If there is an incident, follow-up with staff by asking about their activities in detail since last observed following best practices based on threat type (e.g., phishing) and monitor new accounts added/suspended from insider threats due to breaches at third parties.
25. Be alert when using applications via public networks.
Be alert when using applications via public networks such as cyber cafes or accessing public Wi-Fi hotspots.
26. Install and use anti-malware software
Install and use anti-malware software, keep it updated with latest version of malware definitions based on your environment’s threat level.
27. Be vigilant when opening emails from unknown senders.
Be aware that cyber criminals might try to attack the organisation via social engineering techniques (e.g., phishing) as well as other means such as malicious attachments so be vigilant when opening emails from unknown senders; if possible, have a policy in place requiring employees not to open any email attachments without verifying the sender first – this helps avoid inadvertently downloading malware onto systems within organisations which can then spread by infecting other devices/computers on the network.
28. Only download software that has been verified by the developer.

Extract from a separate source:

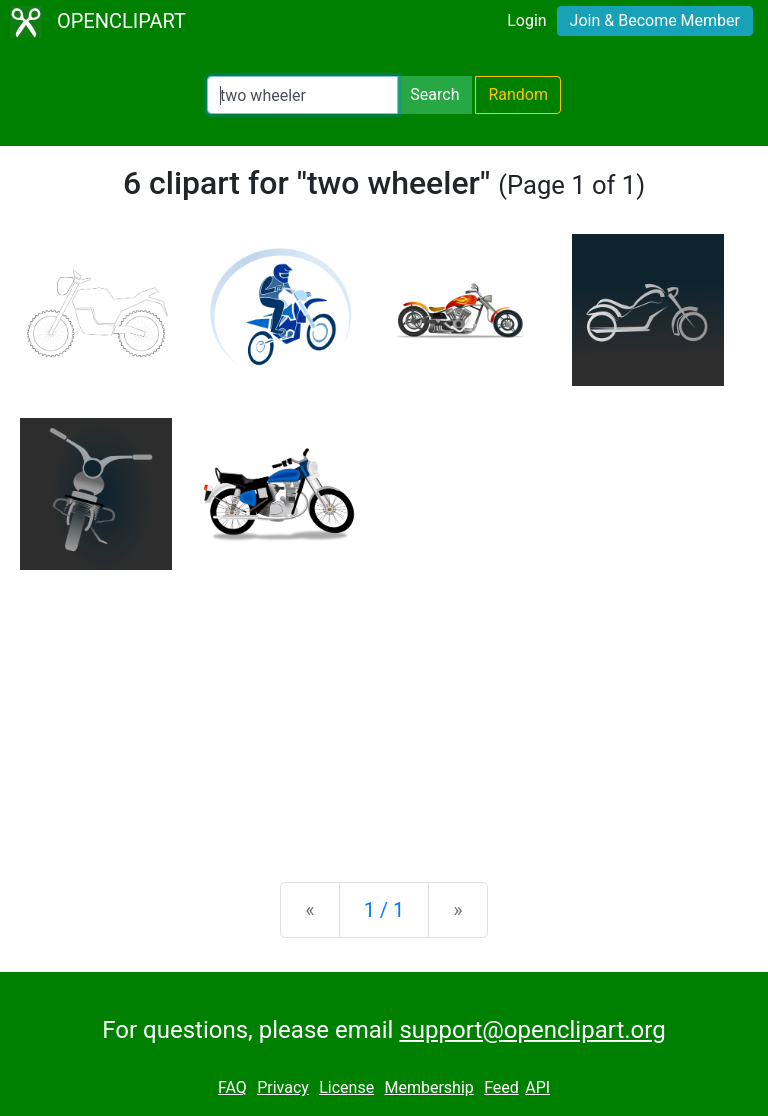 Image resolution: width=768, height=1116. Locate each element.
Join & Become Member (655, 20)
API (537, 1087)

Only download software that has been verified by the developer and always delete emails with attachments from unknown sources; if possible, install anti-virus/anti-malware software on your computer(s) so they can run in the background scanning files for anything suspicious before opening them. This greatly minimises the risk of being hacked or attacked as cyber criminals tend to use email spam campaigns to infect computers and steal information.
29. Keep your operating system up to date at all times.
This includes automatic updates which ensure that you are protected against newly discovered security risks (often called zero day threats). In addition, be sure not to click any links in unsolicited messages such as those purportedly coming from a bank, credit card company, government agency etc .
30. Use both the “soft” factor with training and the “hardware” element of anti-virus software.
In order for your organisation’s cyber security plan to be effective it is important that you use both the “soft” (human) factor with education and awareness training; plus the “hardware” element of anti-virus software. By doing so, this will reduce the risk of a successful attack by an attacker who has managed to bypass all network defences.
31. Keep your cyber security policies updated.
It’s important that you keep your cyber security policies updated too – not just once but regularly throughout the year so new developments in cybercrime are taken into account. This way you’ll have an idea of what kind of steps need to be taken next time in case an incident happens.
32. Backup your data.
One of the best cyber security practices is to backup your data. This means that you have copies of as much information as possible in case something happens and all the originals are lost. If an attack does happen, a backup will be invaluable because it would make it easier for your company’s IT team or outsourced IT support to restore back to normal and continue without interruption.